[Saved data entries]
====================
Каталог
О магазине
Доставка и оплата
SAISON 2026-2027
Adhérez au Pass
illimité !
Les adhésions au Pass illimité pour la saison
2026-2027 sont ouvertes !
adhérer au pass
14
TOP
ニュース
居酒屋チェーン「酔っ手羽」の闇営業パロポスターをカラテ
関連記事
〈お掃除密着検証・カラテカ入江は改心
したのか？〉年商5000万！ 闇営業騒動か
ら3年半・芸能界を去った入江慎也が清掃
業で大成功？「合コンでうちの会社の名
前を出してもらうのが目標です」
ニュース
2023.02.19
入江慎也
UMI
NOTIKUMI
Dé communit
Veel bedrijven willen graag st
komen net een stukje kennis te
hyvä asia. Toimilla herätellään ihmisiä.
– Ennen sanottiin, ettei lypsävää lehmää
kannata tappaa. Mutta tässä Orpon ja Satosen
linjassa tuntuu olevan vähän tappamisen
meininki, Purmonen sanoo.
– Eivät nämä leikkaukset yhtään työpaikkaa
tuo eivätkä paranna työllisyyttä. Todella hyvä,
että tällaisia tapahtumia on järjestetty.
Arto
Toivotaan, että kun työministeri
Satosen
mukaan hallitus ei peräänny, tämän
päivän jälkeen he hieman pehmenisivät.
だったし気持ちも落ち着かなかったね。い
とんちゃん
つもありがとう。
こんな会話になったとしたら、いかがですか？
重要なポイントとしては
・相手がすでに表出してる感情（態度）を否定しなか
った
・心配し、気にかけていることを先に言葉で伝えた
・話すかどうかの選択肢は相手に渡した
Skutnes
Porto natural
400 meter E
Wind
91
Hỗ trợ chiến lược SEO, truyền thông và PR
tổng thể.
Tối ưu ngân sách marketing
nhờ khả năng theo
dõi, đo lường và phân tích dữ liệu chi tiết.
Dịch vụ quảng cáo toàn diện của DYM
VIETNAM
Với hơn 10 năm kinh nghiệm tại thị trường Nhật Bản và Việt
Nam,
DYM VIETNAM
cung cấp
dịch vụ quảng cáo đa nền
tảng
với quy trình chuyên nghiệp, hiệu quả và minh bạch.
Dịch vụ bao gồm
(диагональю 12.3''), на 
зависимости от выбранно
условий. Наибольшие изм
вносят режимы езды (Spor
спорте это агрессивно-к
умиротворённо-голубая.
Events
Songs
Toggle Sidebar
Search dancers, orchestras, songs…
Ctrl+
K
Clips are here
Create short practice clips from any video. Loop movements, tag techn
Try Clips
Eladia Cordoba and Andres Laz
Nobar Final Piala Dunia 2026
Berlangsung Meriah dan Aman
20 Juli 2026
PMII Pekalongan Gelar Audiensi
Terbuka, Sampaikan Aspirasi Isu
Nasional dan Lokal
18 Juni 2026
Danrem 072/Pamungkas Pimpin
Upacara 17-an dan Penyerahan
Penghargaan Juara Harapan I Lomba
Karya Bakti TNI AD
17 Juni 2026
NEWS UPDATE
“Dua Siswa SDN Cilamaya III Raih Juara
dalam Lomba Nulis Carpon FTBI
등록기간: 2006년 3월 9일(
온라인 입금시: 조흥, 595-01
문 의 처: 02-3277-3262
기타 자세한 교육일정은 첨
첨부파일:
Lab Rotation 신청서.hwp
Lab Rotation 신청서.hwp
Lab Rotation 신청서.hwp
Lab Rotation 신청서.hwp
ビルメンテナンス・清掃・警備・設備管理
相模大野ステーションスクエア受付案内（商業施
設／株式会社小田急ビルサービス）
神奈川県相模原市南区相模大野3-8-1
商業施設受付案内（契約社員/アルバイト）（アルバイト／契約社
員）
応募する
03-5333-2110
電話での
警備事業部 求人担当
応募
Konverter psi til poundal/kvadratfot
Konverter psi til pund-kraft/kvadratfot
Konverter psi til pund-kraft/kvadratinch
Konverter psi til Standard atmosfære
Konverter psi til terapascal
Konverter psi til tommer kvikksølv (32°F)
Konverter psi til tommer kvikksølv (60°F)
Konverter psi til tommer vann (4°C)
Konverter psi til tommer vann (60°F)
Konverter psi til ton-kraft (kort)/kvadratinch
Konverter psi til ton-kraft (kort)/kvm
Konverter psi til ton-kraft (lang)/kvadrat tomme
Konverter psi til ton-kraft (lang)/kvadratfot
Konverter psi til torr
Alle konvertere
====================
▶ Task details: In the reply, include exactly the lines from the beginning of the entries above through the line holding "ら3年半・芸能界を去った入江慎也が清掃", and nothing besides.

▶ Task output:
Каталог
О магазине
Доставка и оплата
SAISON 2026-2027
Adhérez au Pass
illimité !
Les adhésions au Pass illimité pour la saison
2026-2027 sont ouvertes !
adhérer au pass
14
TOP
ニュース
居酒屋チェーン「酔っ手羽」の闇営業パロポスターをカラテ
関連記事
〈お掃除密着検証・カラテカ入江は改心
したのか？〉年商5000万！ 闇営業騒動か
ら3年半・芸能界を去った入江慎也が清掃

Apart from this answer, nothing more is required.